Charlando –de nuevo- con mi pasado más dulce
Tres años después de soñar el abrazo más intenso de mi vida, vuelvo a escribir sobre el enigmático inconsciente para compartir uno de mis sueños, a buen seguro, más recordados y significativos. En un principio, me propuse investigar en la Casa del Libro y después en Internet. Pero no. Esto era una cosa entre él y yo. Y nace de una conversación, más bien sermón, que di a un crío el 9 de febrero de 2012.
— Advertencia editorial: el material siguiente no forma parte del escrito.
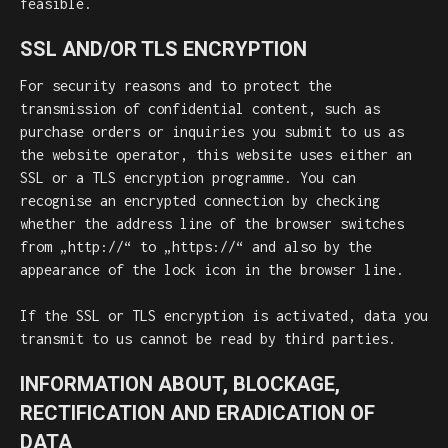
feasible.
SSL AND/OR TLS ENCRYPTION
For security reasons and to protect the
transmission of confidential content, such as
purchase orders or inquiries you submit to us as
the website operator, this website uses either an
SSL or a TLS encryption programme. You can
recognise an encrypted connection by checking
whether the address line of the browser switches
from „http://“ to „https://“ and also by the
appearance of the lock icon in the browser line.
If the SSL or TLS encryption is activated, data you
transmit to us cannot be read by third parties.
INFORMATION ABOUT, BLOCKAGE,
RECTIFICATION AND ERADICATION OF
DATA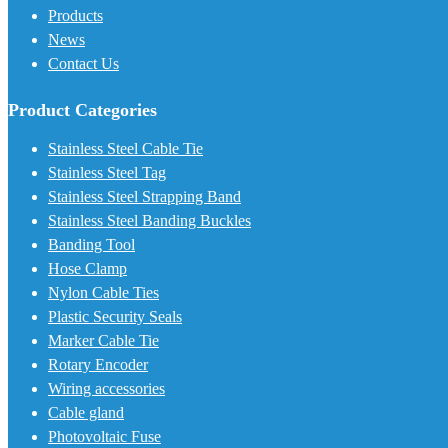
Products
News
Contact Us
Product Categories
Stainless Steel Cable Tie
Stainless Steel Tag
Stainless Steel Strapping Band
Stainless Steel Banding Buckles
Banding Tool
Hose Clamp
Nylon Cable Ties
Plastic Security Seals
Marker Cable Tie
Rotary Encoder
Wiring accessories
Cable gland
Photovoltaic Fuse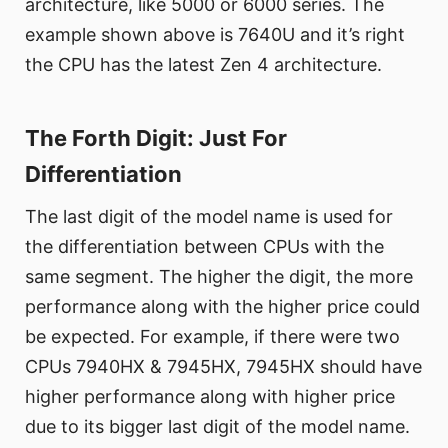
architecture, like 5000 or 6000 series. The
example shown above is 7640U and it’s right
the CPU has the latest Zen 4 architecture.
The Forth Digit: Just For
Differentiation
The last digit of the model name is used for
the differentiation between CPUs with the
same segment. The higher the digit, the more
performance along with the higher price could
be expected. For example, if there were two
CPUs 7940HX & 7945HX, 7945HX should have
higher performance along with higher price
due to its bigger last digit of the model name.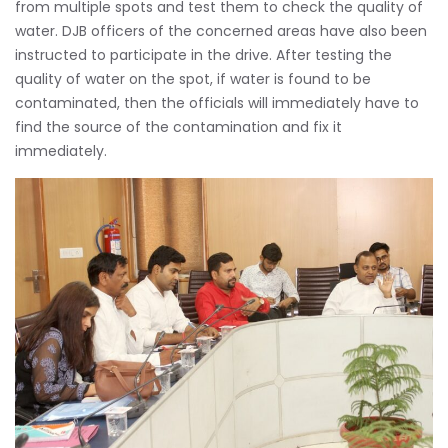
from multiple spots and test them to check the quality of
water. DJB officers of the concerned areas have also been
instructed to participate in the drive. After testing the
quality of water on the spot, if water is found to be
contaminated, then the officials will immediately have to
find the source of the contamination and fix it
immediately.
Por entonces, sólo quería aconsejarle de cómo actuar en los próximos 20 años. De lo mucho que envidiaba su sonrisa despreocupada, su ignorancia pero facilidad para aprender y las sábanas de Oliver y Benji con las que, agotado de escucharme, terminé por arroparle y despedirme con un beso en la frente.
Pero ese niño, como ocurrió con el abrazo que tuve con una desconocida soñando, volvió hace unos días para darme una lección. Mejor dicho, volví a visitarle, aunque esta vez fue él quién me ayudó a mí. Era Diego, un bebé grande de 4 kilos vestido de azul y tumbado alegremente en el sofá del piso donde se crió, la Quinta San Fausto. Yo, a mis 26 años, me acerqué sigilosamente pero en seguida contacté con sus ojos marrones oscuros, su tierna sonrisa y cara despejada. Y cuando iba a hablar para retomar la conversación pendiente, simplemente me agarró del dedo índice.
Y me desperté tiritando. Diego, un bebé de apenas unos meses en 1987, me abrió los ojos. A veces no hace falta hablar, preguntarse las cosas o darle muchas vueltas a la cabeza. Basta con seguir tu instinto, pensar con el corazón y actuar. Tengo mucho que agradecerte amigo, porque ahora más que nunca sé que tienes la razón. Me lo diste todo sin pedirme nada a cambio. Y lo que es más increíble, descubrí que la supuesta desconocida a la que abracé en 2011 es simplemente una persona que me está esperando.